Sunday, March 22, 2009

It's Not How Good You Are, It's How Good You Want to Be

Paul Arden is the author of this blog's title. This book shoots straight from the hip, is clever, and leaves you with a feeling of "I should have known this!" And it's a FAST read. Some excerpts:

When it can't be done do it. If you don't do it, it doesn't exist.
A NEW idea can be either unfamiliar, or silly or both. It can't be judged by description. It needs to be done (made) to exist.

It is unlikely that anyone will sanction the cost of something they don't understand, therefore you have no choice but to do it yourself. At whatever cost. You may have to beg, steal and borrow to get it done. But that's for you to work out how you do it. It's exciting. It's difficult and it's fun. If it was easy anyone could do it.

The film Citizen Kane is a very good example. It was stolen not sanctioned. Orson Welles could not find any backers, but he did raise a small sum for casting. He begged, borrowed and cajoled people into building sets and shooting full-blown screen testes which eventually formed a third of the film.
IT EXISTED. Backers could see that they were getting. He got the money.

Without him doing it when it supposedly couldn't be done, it would be another in the endless list of ideas that never happened.


The PEROSN Who Doesn't Make Mistakes Is Unlikely to Make Anything

Benjamin Franklin said, I haven't failed, "I've had 10,000 ideas that didn't work."

Thomas Edison said, "Of the 200 light bulbs that didn't work, every failure told me something that I was able to incorporate into the next attempt."

Theater director Joan Littlewood said, "If we don't get lost, we'll never find a new route."

All of them understood that failures and false starts are a precondition of success.

At the last company I worked for you would not be fired for being wrong, but you would be fired for not having initiative.

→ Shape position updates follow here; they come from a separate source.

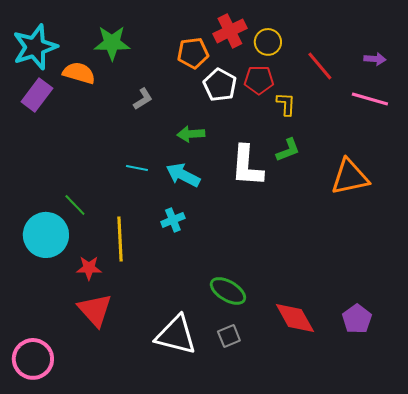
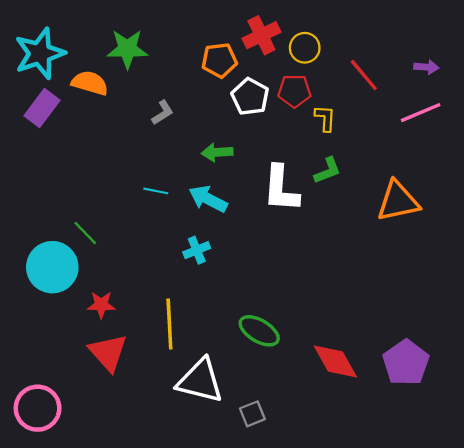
pink line: (370, 99) -> (421, 113), turned -39
yellow line: (120, 239) -> (169, 324), moved
purple pentagon: (357, 319) -> (406, 363), size x1.4
gray square: (229, 336) -> (252, 414), moved

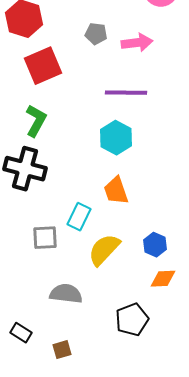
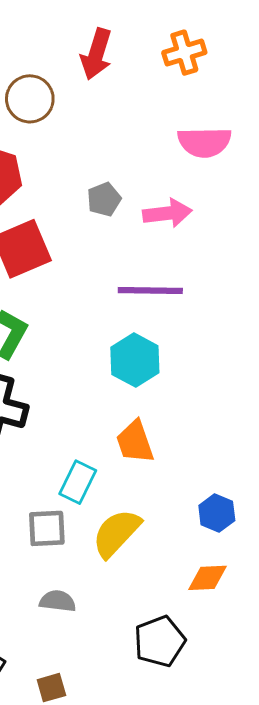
gray pentagon: (96, 34) -> (104, 199), turned -30
gray square: (45, 238) -> (47, 528), moved
blue hexagon: (155, 245) -> (217, 513), moved
gray semicircle: (66, 294) -> (58, 601), size x0.7

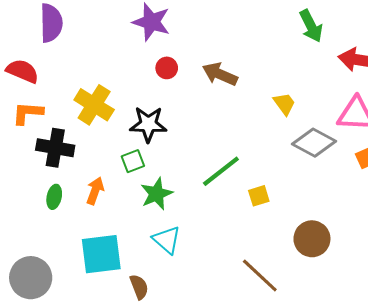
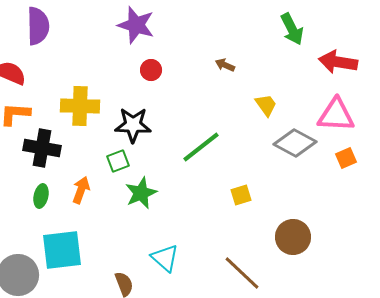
brown arrow: (220, 74) -> (225, 65), moved, size x0.6
yellow cross: (94, 105) -> (80, 106), turned -30
green line: (221, 171) -> (201, 147), moved
cyan triangle: (167, 240) -> (165, 258), moved
cyan square: (101, 254) -> (62, 250), moved

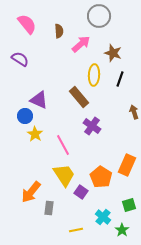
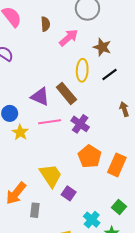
black line: (120, 79) -> (110, 74), turned 35
purple triangle: (39, 100) -> (40, 97), moved
pink line: (63, 145) -> (50, 122), moved, turned -70
orange pentagon: (101, 177) -> (90, 157), moved
green square: (129, 205) -> (119, 207), turned -32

It had a positive attitude to mistakes. It was a great company. Failure was a major contributor to its success.
*

What would it be like if you approached tomorrow with these two attitudes? Doing the impossible and happy when you made mistakes. What could you apply this to? Your career? Your relationships? Actually what couldn't you apply this to?

* Excerpts from It's Not How Good You Are, It's How Good You Want to Be, by Paul Arden

(#18 of 100 in 100 Blog Posting Challenge)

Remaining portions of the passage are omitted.